Por fim, vale notar que o próprio Relator, Dep. Isnaldo Bulhões Jr., sugeriu a rejeição da emenda; pois considerou que o texto não guarda relação com a matéria tratada pela Medida Provisória, sendo, portanto, inconstitucional, conforme entendimento consolidado pelo Supremo Tribunal Federal na ADI nº 5.127/DF[3] em que são permitidas emendas ao texto legislativo, desde que, seu texto detenha afinidade temática com o texto principal.
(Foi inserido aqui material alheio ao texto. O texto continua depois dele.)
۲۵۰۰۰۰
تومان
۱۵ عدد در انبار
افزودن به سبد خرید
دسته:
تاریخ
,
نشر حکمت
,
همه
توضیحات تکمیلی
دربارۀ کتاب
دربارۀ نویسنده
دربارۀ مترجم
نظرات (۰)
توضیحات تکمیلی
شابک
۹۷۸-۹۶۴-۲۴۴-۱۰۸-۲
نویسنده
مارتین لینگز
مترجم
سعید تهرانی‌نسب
Ao nosso ver, é latente a incompatibilidade formal e material com a Constituição Federal de 1988.  Caso a referida emenda fosse aprovada e implementada, apesar de todo o histórico de avanços que obtivemos no campo da regulação e da segurança jurídica, teríamos um cenário de retrocesso e o iminente enfraquecimento das agências reguladoras quanto à sua autonomia decisória. As Agências estariam ainda mais expostas aos fortes lobbys e as influências das decisões políticos partidárias, diferentemente do que ocorreu com a Anvisa no período da pandemia e na sua posição firme quanto a necessidade de aplicação das vacinas à população.  Um ponto positivo, mas ainda discutível diante da ausência de esclarecimentos na emenda, seria a maior participação de setores da sociedade nas decisões tomadas pelas agências reguladoras. Ao contrário do que ocorre atualmente, as consultas e audiências públicas não vinculam a decisão das Agências reguladoras.
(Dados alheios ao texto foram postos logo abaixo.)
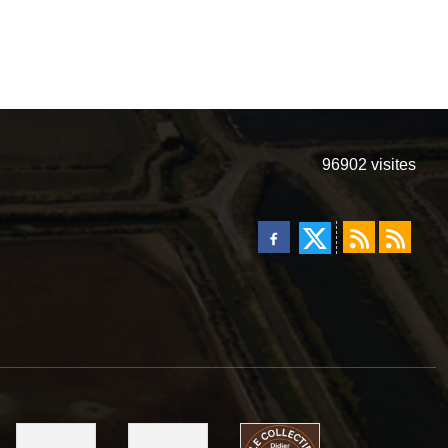
96902
visites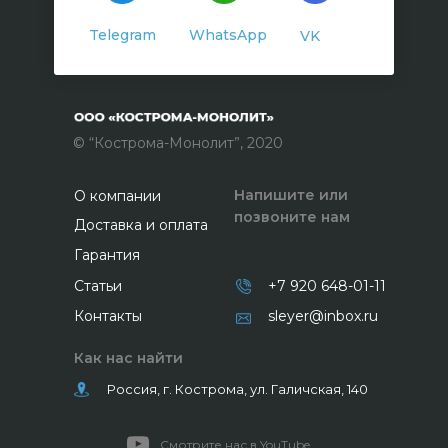
Telegram
WhatsApp
VK
© “Кострома-Монолит”, 2020
Напишите или
О компании
позвоните нам
Доставка и оплата
Гарантия
Статьи
+7 920 648-01-11
Контакты
sleyer@inbox.ru
Как нас найти
Россия, г. Кострома, ул. Галичская, 140
Смотрите нас в YouTube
Entendemos que a discussão sobre a autonomia das Agências reguladoras voltou à tona após as divergências de política econômica entre o Banco Central e o Governo Federal, razão que explicaria o enxerto pretendido com a emenda. A referida tentativa legislativa nos sinaliza que a autonomia das Agências Reguladora permanece sobre constante ameaça.
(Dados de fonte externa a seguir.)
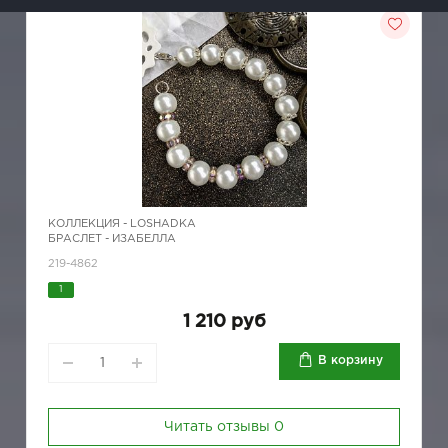
КОЛЛЕКЦИЯ -
LOSHADKA
БРАСЛЕТ - ИЗАБЕЛЛА
219-4862
1
1 210 руб
В корзину
Читать отзывы
0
Diante deste cenário, agentes que atuam no B2C ou B2B ou que são usuários dos serviços regulados (Bacen, Anatel, Aneel, Anac, ANS, Antac etc.) estão submetidos a órgãos autônomos e com quadros técnicos para a tomada de decisão. Esta condição exige do agente regulado uma assessoria jurídica especializada que garanta a assistência prévia e a defesa adequada perante as exigências regulatórias e as penalidades aplicadas pelo poder de polícia das Agências Reguladoras.

[1] https://www.infomoney.com.br/politica/congresso-pode-usar-jabuti-para-rediscutir-papel-de-agencias-reguladoras-mercado-ve-risco-de-politizacao/

[2] STF, ADIs 1.668/DF e ADI 4.874/DF.

[3] Conforme trecho do voto do Ministro Edson Fachin “(…) 8. Assim qualificado o poder de emenda, anoto que a alteração da proposta legislativa sujeita a cláusula de reserva de iniciativa somente se legitima quando a modificação proposta – seja para ampliar, restringir, adequar ou adaptar o alcance do texto original –, guarda com ele estrita relação de afinidade temática.”